Extracted page text data:
*** Block opens ***
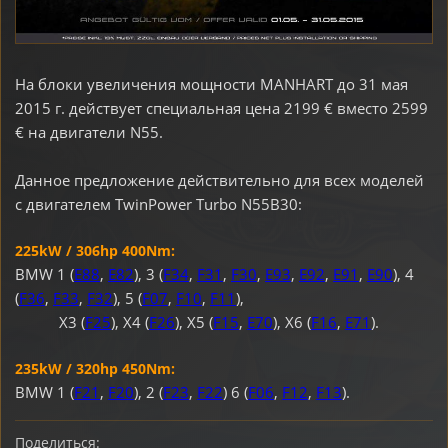
На блоки увеличения мощности MANHART до 31 мая
2015 г. действует специальная цена 2199 € вместо 2599
€ на двигатели N55.
Данное предложение действительно для всех моделей
с двигателем TwinPower Turbo N55B30:
225kW / 306hp 400Nm:
BMW 1 (
E88
,
E82
), 3 (
F34
,
F31
,
F30
,
E93
,
E92
,
E91
,
E90
), 4
(
F36
,
F33
,
F32
), 5 (
F07
,
F10
,
F11
),
X3 (
F25
), X4 (
F26
), X5 (
F15
,
E70
), X6 (
F16
,
E71
).
235kW / 320hp 450Nm:
BMW 1 (
F21
,
F20
), 2 (
F23
,
F22
) 6 (
F06
,
F12
,
F13
).
Поделиться:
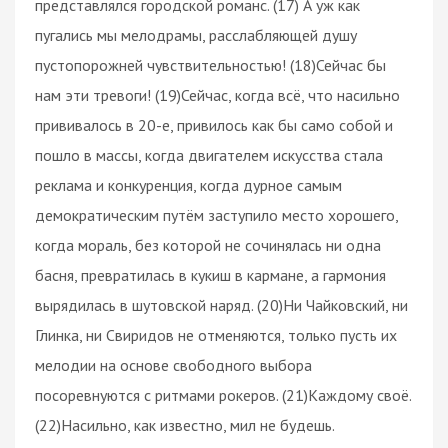
представлялся городской романс. (17) А уж как
пугались мы мелодрамы, расслабляющей душу
пустопорожней чувствительностью! (18)Сейчас бы
нам эти тревоги! (19)Сейчас, когда всё, что насильно
прививалось в 20-е, привилось как бы само собой и
пошло в массы, когда двигателем искусства стала
реклама и конкуренция, когда дурное самым
демократическим путём заступило место хорошего,
когда мораль, без которой не сочинялась ни одна
басня, превратилась в кукиш в кармане, а гармония
вырядилась в шутовской наряд. (20)Ни Чайковский, ни
Глинка, ни Свиридов не отменяются, только пусть их
мелодии на основе свободного выбора
посоревнуются с ритмами рокеров. (21)Каждому своё.
(22)Насильно, как известно, мил не будешь.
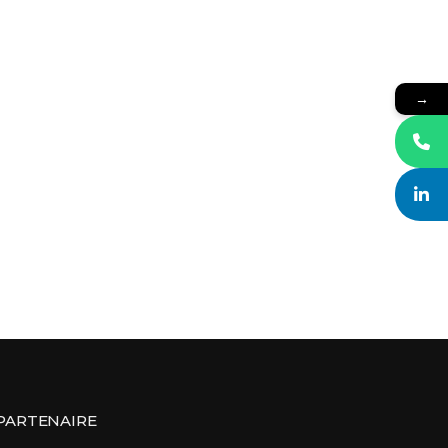
→
PARTENAIRE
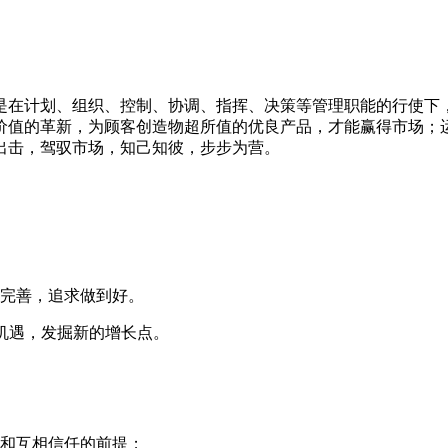
是在计划、组织、控制、协调、指挥、决策等管理职能的行使下
价值的革新，为顾客创造物超所值的优良产品，才能赢得市场；运
出击，驾驭市场，知己知彼，步步为营。
、完善，追求做到好。
找机遇，发掘新的增长点。
围和互相信任的前提；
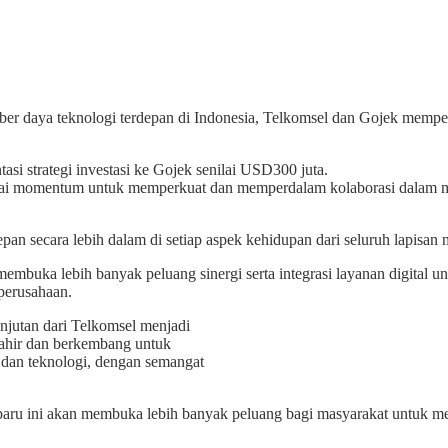
a teknologi terdepan di Indonesia, Telkomsel dan Gojek memperkua
asi strategi investasi ke Gojek senilai USD300 juta.
gai momentum untuk memperkuat dan memperdalam kolaborasi dalam men
n secara lebih dalam di setiap aspek kehidupan dari seluruh lapisan 
mbuka lebih banyak peluang sinergi serta integrasi layanan digital u
 perusahaan.
njutan dari Telkomsel menjadi
lahir dan berkembang untuk
l dan teknologi, dengan semangat
ru ini akan membuka lebih banyak peluang bagi masyarakat untuk meli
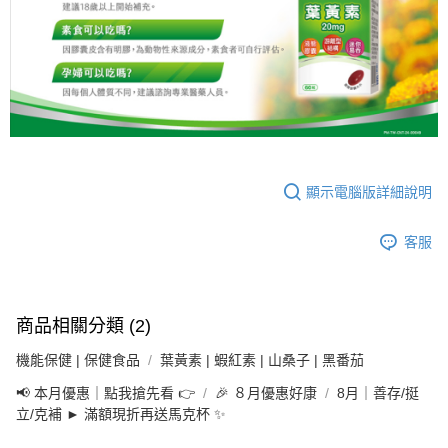
顯示電腦版詳細說明
客服
商品相關分類 (2)
機能保健 | 保健食品
葉黃素 | 蝦紅素 | 山桑子 | 黑番茄
📢 本月優惠｜點我搶先看 👉
🎉 ８月優惠好康
8月｜善存/挺
立/克補 ► 滿額現折再送馬克杯 ✨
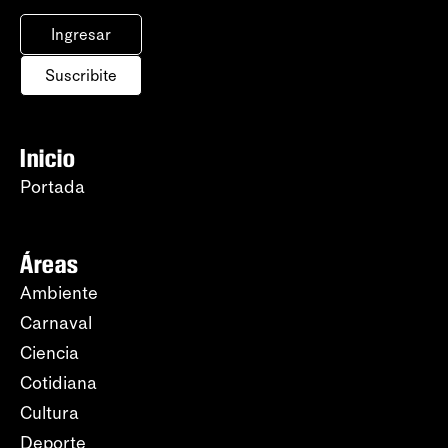
Ingresar
Suscribite
Inicio
Portada
Áreas
Ambiente
Carnaval
Ciencia
Cotidiana
Cultura
Deporte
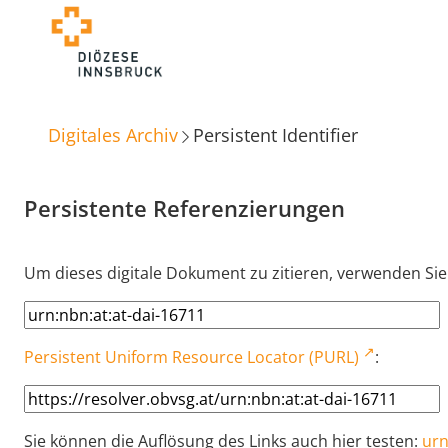
Digitales Archiv
Persistent Identifier
Persistente Referenzierungen
Um dieses digitale Dokument zu zitieren, verwenden Sie
Persistent Uniform Resource Locator (PURL)
:
Sie können die Auflösung des Links auch hier testen:
urn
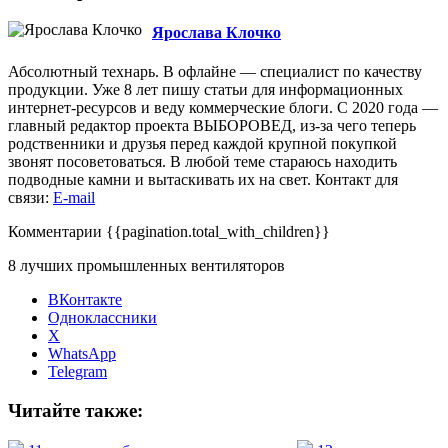
Ярослава Клочко
Абсолютный технарь. В офлайне — специалист по качеству
продукции. Уже 8 лет пишу статьи для информационных
интернет-ресурсов и веду коммерческие блоги. С 2020 года —
главный редактор проекта ВЫБОРОВЕД, из-за чего теперь
родственники и друзья перед каждой крупной покупкой
звонят посоветоваться. В любой теме стараюсь находить
подводные камни и вытаскивать их на свет. Контакт для
связи:
E-mail
Комментарии
{{pagination.total_with_children}}
8 лучших промышленных вентиляторов
ВКонтакте
Одноклассники
X
WhatsApp
Telegram
Читайте также:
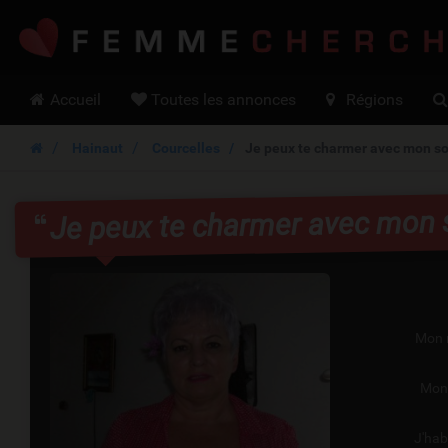
Hoofdmenu
Accueil
Toutes les annonces
Régions
Hainaut
Courcelles
Je peux te charmer avec mon so
Je peux te charmer avec mon 
Mon 
Mon
J'hab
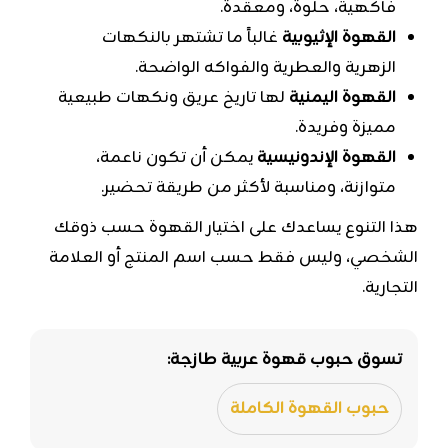
فاكهية، حلوة، ومعقدة.
القهوة الإثيوبية
غالباً ما تشتهر بالنكهات
الزهرية والعطرية والفواكه الواضحة.
القهوة اليمنية
لها تاريخ عريق ونكهات طبيعية
مميزة وفريدة.
القهوة الإندونيسية
يمكن أن تكون ناعمة،
متوازنة، ومناسبة لأكثر من طريقة تحضير.
هذا التنوع يساعدك على اختيار القهوة حسب ذوقك
الشخصي، وليس فقط حسب اسم المنتج أو العلامة
التجارية.
تسوق حبوب قهوة عربية طازجة:
حبوب القهوة الكاملة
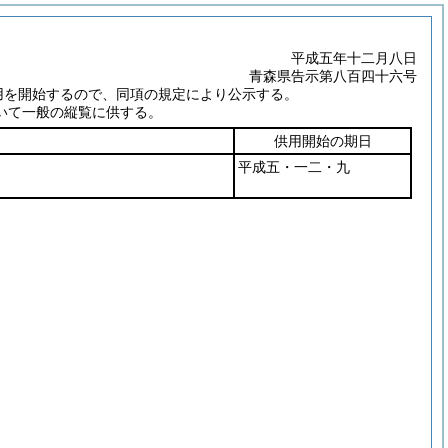
平成五年十二月八日
青森県告示第八百四十六号
用を開始するので、同項の規定により公示する。
いて一般の縦覧に供する。
供用開始の期日
平成五・一二・九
*** Block closes ***
**Work request:** Find the word "القهوة" in the entries, and copy every line it shows up in.

**Solution to this exercise:**
القهوة الإثيوبية
القهوة اليمنية
القهوة الإندونيسية
هذا التنوع يساعدك على اختيار القهوة حسب ذوقك
حبوب القهوة الكاملة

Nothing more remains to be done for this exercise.